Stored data
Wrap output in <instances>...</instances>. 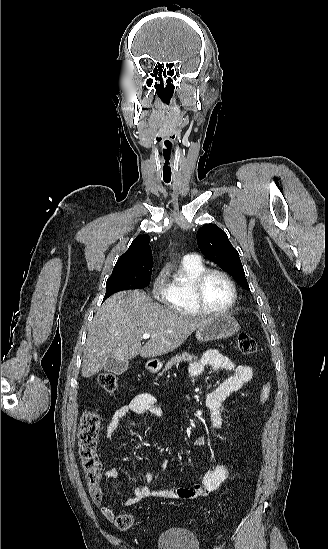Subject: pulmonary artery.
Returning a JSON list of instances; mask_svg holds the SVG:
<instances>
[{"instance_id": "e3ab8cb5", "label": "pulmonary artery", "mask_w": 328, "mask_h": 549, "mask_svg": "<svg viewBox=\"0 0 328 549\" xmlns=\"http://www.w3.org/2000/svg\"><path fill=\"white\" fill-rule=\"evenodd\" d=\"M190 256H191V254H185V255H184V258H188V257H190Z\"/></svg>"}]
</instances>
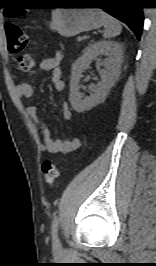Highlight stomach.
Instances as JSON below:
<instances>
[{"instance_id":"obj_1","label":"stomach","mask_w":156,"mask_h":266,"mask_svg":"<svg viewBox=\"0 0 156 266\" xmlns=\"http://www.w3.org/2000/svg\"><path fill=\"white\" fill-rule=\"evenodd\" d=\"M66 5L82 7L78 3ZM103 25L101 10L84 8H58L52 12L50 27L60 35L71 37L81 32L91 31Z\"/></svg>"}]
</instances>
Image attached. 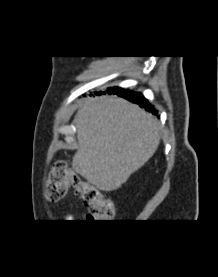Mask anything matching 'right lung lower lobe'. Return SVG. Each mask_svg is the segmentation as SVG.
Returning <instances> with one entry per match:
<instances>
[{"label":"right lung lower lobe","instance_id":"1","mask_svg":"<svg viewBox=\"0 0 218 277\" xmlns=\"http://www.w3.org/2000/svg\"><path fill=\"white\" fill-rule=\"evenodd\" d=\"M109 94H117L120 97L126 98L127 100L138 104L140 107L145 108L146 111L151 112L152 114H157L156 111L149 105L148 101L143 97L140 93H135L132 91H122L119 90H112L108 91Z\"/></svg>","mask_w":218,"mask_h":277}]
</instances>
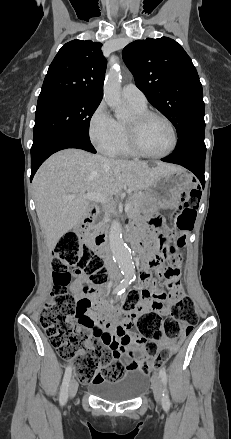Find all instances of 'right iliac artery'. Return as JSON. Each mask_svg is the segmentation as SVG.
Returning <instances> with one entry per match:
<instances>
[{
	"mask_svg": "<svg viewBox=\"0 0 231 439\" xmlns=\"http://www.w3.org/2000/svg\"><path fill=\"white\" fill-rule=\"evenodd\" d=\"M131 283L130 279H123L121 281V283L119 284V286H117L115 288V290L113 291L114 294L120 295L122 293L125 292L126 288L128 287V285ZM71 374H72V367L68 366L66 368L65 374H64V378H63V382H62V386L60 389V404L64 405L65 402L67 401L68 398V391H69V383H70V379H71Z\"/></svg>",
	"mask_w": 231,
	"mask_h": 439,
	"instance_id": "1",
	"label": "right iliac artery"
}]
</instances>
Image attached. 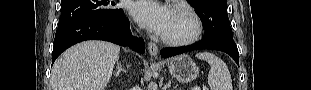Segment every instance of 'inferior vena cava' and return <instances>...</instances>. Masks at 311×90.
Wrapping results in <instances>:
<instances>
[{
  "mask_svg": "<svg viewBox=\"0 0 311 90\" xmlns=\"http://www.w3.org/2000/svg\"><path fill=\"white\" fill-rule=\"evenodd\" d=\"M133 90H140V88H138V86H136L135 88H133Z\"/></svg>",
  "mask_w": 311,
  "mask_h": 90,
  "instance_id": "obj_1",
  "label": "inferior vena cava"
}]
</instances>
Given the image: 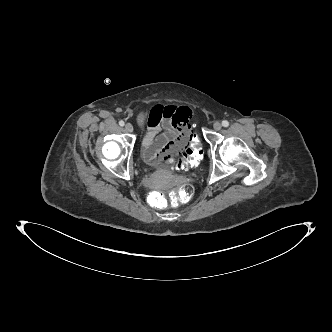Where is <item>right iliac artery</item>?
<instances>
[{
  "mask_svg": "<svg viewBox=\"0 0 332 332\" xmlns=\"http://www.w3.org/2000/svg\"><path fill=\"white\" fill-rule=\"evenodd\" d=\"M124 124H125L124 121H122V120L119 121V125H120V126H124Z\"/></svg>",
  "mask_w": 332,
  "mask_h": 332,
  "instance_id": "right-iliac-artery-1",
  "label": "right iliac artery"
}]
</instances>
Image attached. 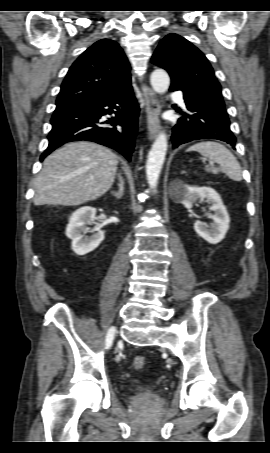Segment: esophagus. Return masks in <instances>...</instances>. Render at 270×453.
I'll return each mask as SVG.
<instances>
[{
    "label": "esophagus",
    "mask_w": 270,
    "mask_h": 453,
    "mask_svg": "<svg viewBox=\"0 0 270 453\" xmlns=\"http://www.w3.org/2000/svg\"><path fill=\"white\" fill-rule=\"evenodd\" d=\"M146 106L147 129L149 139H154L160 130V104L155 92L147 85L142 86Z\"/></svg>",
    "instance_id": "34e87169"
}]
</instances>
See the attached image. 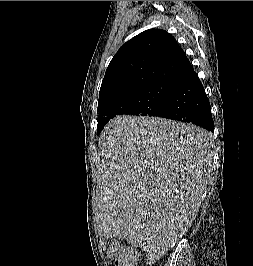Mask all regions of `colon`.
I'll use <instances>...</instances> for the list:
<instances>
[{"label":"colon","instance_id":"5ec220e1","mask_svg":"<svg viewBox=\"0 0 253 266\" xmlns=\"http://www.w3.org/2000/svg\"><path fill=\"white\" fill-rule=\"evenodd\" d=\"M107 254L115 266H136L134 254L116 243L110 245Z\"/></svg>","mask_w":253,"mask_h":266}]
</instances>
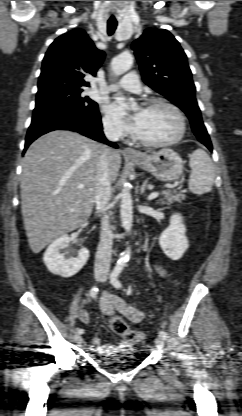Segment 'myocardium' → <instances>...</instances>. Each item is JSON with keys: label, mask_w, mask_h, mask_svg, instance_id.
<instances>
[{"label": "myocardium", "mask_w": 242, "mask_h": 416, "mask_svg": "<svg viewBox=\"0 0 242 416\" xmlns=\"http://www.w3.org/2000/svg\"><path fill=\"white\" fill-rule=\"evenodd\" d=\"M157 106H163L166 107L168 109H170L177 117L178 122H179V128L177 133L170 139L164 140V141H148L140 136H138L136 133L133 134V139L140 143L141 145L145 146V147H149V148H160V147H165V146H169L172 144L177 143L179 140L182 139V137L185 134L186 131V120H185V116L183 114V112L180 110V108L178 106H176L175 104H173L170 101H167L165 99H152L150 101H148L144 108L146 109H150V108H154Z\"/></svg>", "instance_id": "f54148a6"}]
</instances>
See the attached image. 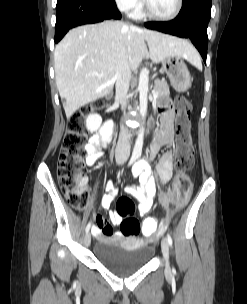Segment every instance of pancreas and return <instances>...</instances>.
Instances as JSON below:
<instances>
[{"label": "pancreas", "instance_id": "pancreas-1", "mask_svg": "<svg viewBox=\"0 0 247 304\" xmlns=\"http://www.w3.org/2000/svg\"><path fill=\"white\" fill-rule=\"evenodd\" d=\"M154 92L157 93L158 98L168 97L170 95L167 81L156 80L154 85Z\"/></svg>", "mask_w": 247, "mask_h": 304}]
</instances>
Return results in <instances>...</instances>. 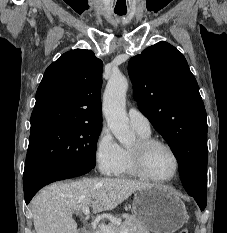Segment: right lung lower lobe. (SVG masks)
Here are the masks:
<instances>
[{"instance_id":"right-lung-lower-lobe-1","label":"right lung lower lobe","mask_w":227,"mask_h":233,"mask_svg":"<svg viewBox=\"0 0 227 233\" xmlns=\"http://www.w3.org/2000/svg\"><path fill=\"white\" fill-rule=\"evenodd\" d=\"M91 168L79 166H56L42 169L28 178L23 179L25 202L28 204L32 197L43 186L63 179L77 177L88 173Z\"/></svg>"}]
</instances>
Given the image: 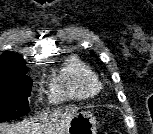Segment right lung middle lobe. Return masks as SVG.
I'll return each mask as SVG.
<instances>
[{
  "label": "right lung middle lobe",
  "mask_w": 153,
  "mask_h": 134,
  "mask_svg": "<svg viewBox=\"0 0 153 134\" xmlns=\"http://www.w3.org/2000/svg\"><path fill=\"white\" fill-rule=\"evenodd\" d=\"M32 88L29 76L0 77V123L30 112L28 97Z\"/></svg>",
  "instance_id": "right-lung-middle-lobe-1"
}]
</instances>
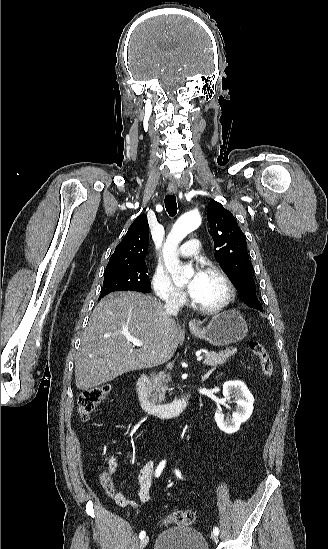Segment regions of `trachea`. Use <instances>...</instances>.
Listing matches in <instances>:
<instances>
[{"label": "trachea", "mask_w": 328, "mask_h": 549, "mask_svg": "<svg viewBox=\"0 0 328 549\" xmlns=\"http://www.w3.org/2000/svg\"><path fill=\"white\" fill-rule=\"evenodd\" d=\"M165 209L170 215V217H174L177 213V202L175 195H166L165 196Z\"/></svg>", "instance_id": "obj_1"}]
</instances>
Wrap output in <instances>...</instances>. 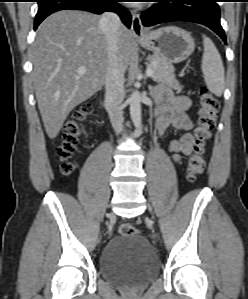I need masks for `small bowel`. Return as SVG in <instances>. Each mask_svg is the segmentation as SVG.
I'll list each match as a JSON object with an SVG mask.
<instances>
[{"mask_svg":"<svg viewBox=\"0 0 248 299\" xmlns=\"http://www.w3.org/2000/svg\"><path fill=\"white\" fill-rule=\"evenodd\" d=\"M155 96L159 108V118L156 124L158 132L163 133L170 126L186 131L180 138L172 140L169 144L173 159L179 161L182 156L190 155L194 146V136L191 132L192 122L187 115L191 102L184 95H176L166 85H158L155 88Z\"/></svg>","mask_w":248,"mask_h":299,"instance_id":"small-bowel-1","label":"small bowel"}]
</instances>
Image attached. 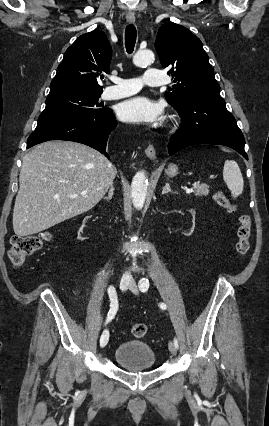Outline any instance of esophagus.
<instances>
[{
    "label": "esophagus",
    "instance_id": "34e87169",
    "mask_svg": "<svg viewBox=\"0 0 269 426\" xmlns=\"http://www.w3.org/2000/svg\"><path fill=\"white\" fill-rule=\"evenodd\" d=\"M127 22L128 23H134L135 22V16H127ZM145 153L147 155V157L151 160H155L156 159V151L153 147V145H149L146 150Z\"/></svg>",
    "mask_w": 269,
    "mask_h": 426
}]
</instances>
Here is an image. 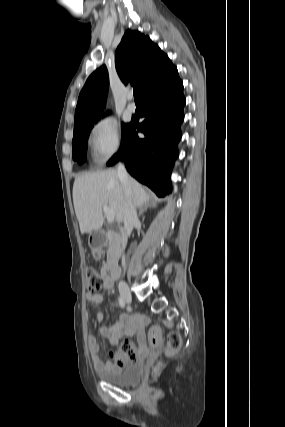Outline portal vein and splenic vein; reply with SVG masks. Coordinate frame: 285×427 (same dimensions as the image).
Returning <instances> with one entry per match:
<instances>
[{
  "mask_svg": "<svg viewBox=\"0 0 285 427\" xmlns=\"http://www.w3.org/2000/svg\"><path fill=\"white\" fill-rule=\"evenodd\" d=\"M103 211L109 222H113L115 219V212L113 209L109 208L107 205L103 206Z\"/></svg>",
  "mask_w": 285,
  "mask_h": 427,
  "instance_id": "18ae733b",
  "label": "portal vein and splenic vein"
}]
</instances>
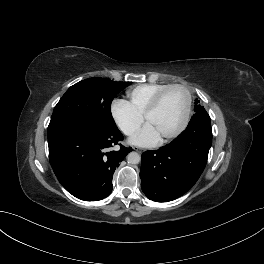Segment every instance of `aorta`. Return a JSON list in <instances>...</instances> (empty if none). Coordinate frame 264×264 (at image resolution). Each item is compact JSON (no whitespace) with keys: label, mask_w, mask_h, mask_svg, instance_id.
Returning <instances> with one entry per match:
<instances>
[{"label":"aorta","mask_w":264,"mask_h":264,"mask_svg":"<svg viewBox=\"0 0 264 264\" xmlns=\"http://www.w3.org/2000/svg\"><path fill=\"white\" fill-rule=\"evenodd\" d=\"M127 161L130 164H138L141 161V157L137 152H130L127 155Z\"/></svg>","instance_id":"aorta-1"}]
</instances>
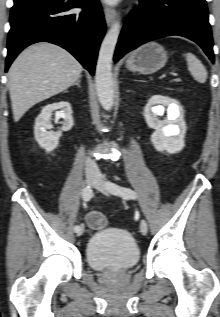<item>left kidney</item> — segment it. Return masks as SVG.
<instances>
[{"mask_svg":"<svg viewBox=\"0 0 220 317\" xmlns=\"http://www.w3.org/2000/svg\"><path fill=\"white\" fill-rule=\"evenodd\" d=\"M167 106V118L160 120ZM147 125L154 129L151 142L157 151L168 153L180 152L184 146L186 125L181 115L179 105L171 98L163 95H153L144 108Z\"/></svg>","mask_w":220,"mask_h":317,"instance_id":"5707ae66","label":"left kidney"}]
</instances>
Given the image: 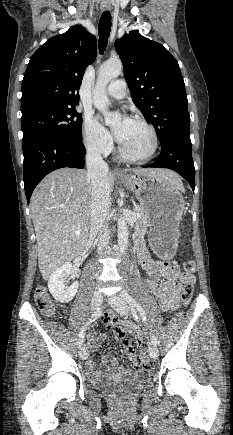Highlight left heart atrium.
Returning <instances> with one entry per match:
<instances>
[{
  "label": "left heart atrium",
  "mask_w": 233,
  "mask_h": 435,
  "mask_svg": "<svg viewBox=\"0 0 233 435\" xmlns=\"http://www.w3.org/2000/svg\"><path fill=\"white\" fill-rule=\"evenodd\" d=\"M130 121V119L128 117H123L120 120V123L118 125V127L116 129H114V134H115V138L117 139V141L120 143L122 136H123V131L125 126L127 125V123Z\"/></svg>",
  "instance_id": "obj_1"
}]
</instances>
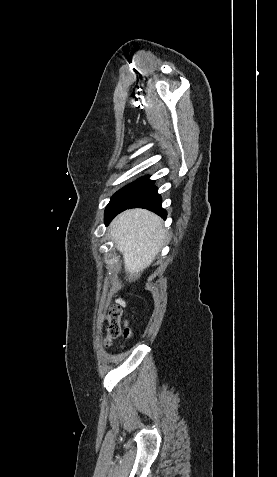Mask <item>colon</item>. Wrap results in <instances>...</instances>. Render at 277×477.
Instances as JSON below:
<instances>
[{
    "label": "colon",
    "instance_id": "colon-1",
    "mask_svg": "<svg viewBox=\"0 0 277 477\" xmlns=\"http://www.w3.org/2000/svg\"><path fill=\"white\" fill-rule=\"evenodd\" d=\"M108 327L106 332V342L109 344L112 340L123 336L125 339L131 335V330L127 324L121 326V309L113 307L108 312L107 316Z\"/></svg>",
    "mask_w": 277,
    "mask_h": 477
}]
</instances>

#### [INSTRUCTIONS FOR THE TASK]
Give again, word for word, the line containing "Mask <item>colon</item>. Wrap" and every line after it to the end of the records; leave out the pictures.

#### [RESPONSE TO THIS TASK]
Mask <item>colon</item>. Wrap results in <instances>...</instances>. Render at 277×477.
Instances as JSON below:
<instances>
[{
    "label": "colon",
    "instance_id": "colon-1",
    "mask_svg": "<svg viewBox=\"0 0 277 477\" xmlns=\"http://www.w3.org/2000/svg\"><path fill=\"white\" fill-rule=\"evenodd\" d=\"M108 327L106 332V342L109 344L112 340L123 336L125 339L131 335V330L127 324L121 326V309L113 307L108 312L107 316Z\"/></svg>",
    "mask_w": 277,
    "mask_h": 477
}]
</instances>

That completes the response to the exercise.